[What this task involves]
Search each line below for the word "Гора" and list those that contain it.

------ Input for this task

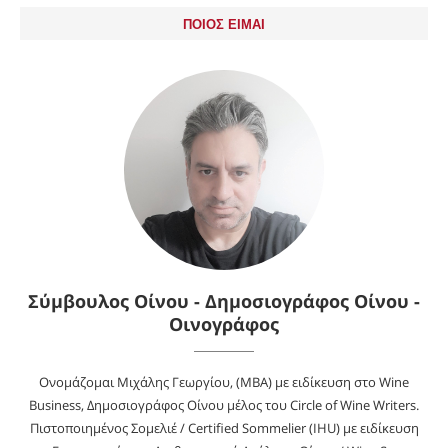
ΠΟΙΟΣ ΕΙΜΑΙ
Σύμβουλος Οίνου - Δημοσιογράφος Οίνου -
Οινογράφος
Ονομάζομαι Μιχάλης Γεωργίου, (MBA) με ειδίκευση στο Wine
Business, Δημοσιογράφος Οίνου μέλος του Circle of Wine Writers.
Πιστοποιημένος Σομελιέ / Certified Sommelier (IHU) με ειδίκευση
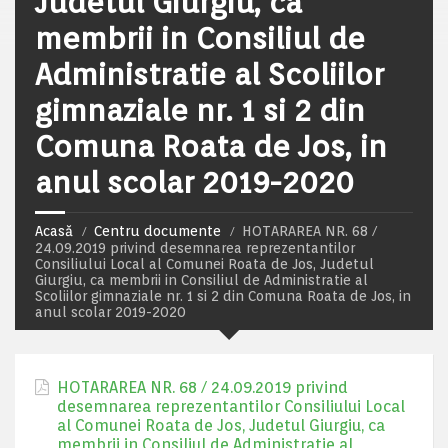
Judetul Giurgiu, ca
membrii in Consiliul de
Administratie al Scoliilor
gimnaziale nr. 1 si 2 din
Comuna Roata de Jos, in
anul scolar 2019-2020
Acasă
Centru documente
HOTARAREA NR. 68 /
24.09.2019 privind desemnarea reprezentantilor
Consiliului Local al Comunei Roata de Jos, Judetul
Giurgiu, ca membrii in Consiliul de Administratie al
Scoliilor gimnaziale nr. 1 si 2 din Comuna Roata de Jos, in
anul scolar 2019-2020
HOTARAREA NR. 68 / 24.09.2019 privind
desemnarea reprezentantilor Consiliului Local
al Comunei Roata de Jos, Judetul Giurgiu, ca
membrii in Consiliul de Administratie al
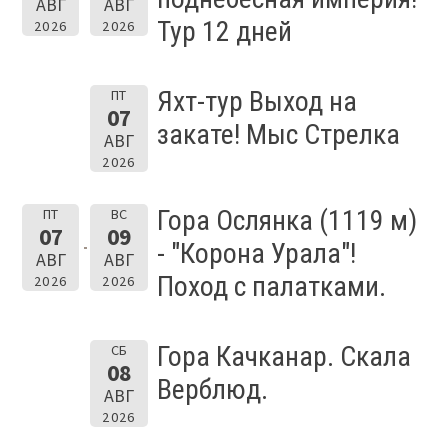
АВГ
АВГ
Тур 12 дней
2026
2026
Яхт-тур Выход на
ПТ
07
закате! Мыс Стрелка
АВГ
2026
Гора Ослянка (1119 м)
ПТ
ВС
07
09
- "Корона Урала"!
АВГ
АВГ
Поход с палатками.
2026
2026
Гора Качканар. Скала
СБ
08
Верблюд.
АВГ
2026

------------
------ Input for this task

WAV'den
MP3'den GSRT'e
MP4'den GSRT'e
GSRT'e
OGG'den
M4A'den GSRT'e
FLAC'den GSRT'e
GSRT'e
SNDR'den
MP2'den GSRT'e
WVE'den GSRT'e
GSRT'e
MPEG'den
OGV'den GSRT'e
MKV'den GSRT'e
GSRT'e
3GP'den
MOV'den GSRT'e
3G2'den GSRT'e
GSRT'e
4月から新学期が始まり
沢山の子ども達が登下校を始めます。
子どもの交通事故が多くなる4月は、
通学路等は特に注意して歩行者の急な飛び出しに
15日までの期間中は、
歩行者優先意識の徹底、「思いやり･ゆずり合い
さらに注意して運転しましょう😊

------------

[Response to the exercise]
Гора Ослянка (1119 м)
Гора Качканар. Скала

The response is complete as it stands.